Fredziomf:- I kto to mówi? Mistrz rowerowego reportażu:)



grigor86
| 18:19 środa, 4 maja 2011 | linkuj Prowadzenie tego blaga ma wielki sens :-) Twój blog jest zawsze ciekawy Kajman, cieszę się że jestem wśród Twoich ziomali na bs! :-) Tak trzymać. A poza tym, to ta strona tak motywuje do jazdy, że sam widzisz jak poprawia się mój kilometraż hehe.
k4r3l | 17:49 środa, 4 maja 2011 | linkuj a to nie od dziś przecież wiadomo, że jesteście mistrzowie :) i chociaż nasze style jazdy zdecydowanie się od siebie różnią, to jednak wciąż lubię pooglądać/poczytać gdzie to tym razem Was koła poniosły :))

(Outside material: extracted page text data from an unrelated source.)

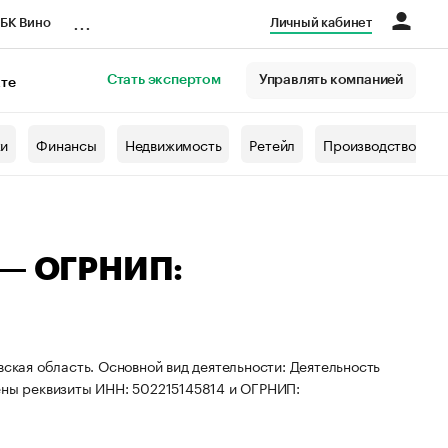
...
БК Вино
Личный кабинет
Стать экспертом
Управлять компанией
кте
азета
жи
Финансы
Недвижимость
Ретейл
Производство
 — ОГРНИП:
вская область. Основной вид деятельности: Деятельность
оены реквизиты ИНН: 502215145814 и ОГРНИП:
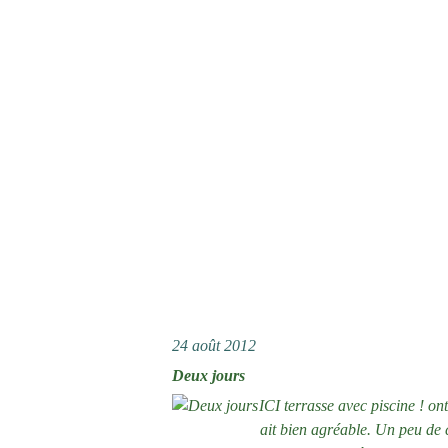
24 août 2012
Deux jours
ICI terrasse avec piscine ! ont
ait bien agréable. Un peu de 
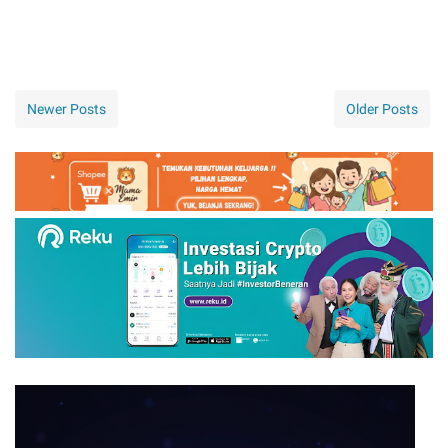
Newer Posts
Older Posts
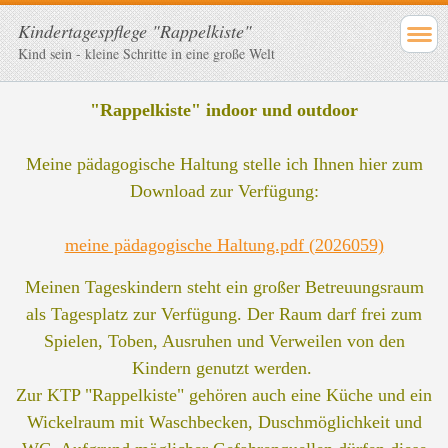
Kindertagespflege "Rappelkiste"
Kind sein - kleine Schritte in eine große Welt
"Rappelkiste" indoor und outdoor
Meine pädagogische Haltung stelle ich Ihnen hier zum
Download zur Verfügung:
meine pädagogische Haltung.pdf (2026059)
Meinen Tageskindern steht ein großer Betreuungsraum
als Tagesplatz zur Verfügung. Der Raum darf frei zum
Spielen, Toben, Ausruhen und Verweilen von den
Kindern genutzt werden.
Zur KTP "Rappelkiste" gehören auch eine Küche und ein
Wickelraum mit Waschbecken, Duschmöglichkeit und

jOzzy | 17:20 środa, 4 maja 2011 | linkuj Kajmanie !
Wcale mnie nie dziwią ilości odsłon Waszych blogów (Eli i Twojego). Moim skromnym zdaniem, Wasze relacje z rowerowych wycieczek (wypadów, eskapad, zresztą, jak by tego nie nazwać) są pod każdym względem bardzo interesujące, ba kto chociaż raz obejrzał Waszą relację, ten na pewno z niecierpliwością czeka na następne. To wciąga (jestem tego najlepszym przykładem), chociaż nie często dodaję komentarze i nie jestem zarejestrowanym bikestatowiczem, to jestem wiernym Waszym czytelnikiem i oglądaczem. Dla mnie majstersztykiem były Wasze relacje z wyprawy na Litwę.
Jesteście najlepszym przykładem nieuleczalnie chorych na cyklozę i życzę Wam, abyście z tej choroby nigdy się nie wyleczyli.
Pozdrower !

angelino
| 16:45 środa, 4 maja 2011 | linkuj Wiele razy znalazłem tu znakomite pomysły na nowe wycieczki. Serdecznie gratuluję zainteresowania jakie wzbudza Twój blog!
WrocNam
| 16:05 środa, 4 maja 2011 | linkuj Mimo, że nie zawsze skomentuję, to każdy wpis przejrzę.
Gdyby 1/10 BikeStatowiczów robiła takie świetne wpisy jak Wasze, to byłby raj ;-)
anwi
| 16:02 środa, 4 maja 2011 | linkuj Kajmanie, tego wróbla nie przebiję. Poddaje się.
To, co piszesz o BS jest bardzo ciekawe. Do powodów, dla których lubię BS, dodałabym wywoływanie miłych wspomnień przy przeglądaniu własnych wpisów.
Rafaello
| 15:58 środa, 4 maja 2011 | linkuj Rób to co robisz i co sprawia Ci radość,a Ci, którzy będą mieli coś dla siebie zabrać to i tak wezmą.Kolejna fajna,ciekawa wycieczka.
pozdrawiam:)
robd
| 14:52 środa, 4 maja 2011 | linkuj Masz rację. Teraz chyba nie wyobrażam sobie jazdy bez aparatu.
I oczywiście wpisu na BS ;) Niejednokrotnie foty tutaj (BS) ujrzane są lub będą inspiracją do kolejnych wycieczek.
A propos. Te wróbelki to chyba na sterydach jakiś ;)
Ilona
| 14:15 środa, 4 maja 2011 | linkuj Ciekawy blog, tłumy odwiedzających. Trzymaj tak dalej, pozdrawiam
Nefre
| 14:08 środa, 4 maja 2011 | linkuj Piękna wycieczka, fajne fotki- faktycznie niedługo będzie przeważał żółty kolor na fotach:)))) Pozdrawiam
czecho
| 10:16 środa, 4 maja 2011 | linkuj Cierpliwość została nagrodzona a wpis jak zwykle ciekawy.
Nie ma się co dziwić, że tylu ludzi tu zagląda.
fredziomf
| 10:02 środa, 4 maja 2011 | linkuj No to dziś ja protestuję i nie komentuję tego wpisu :)
Ale dodam że najciekawsze dla mnie są wnętrza kościołów.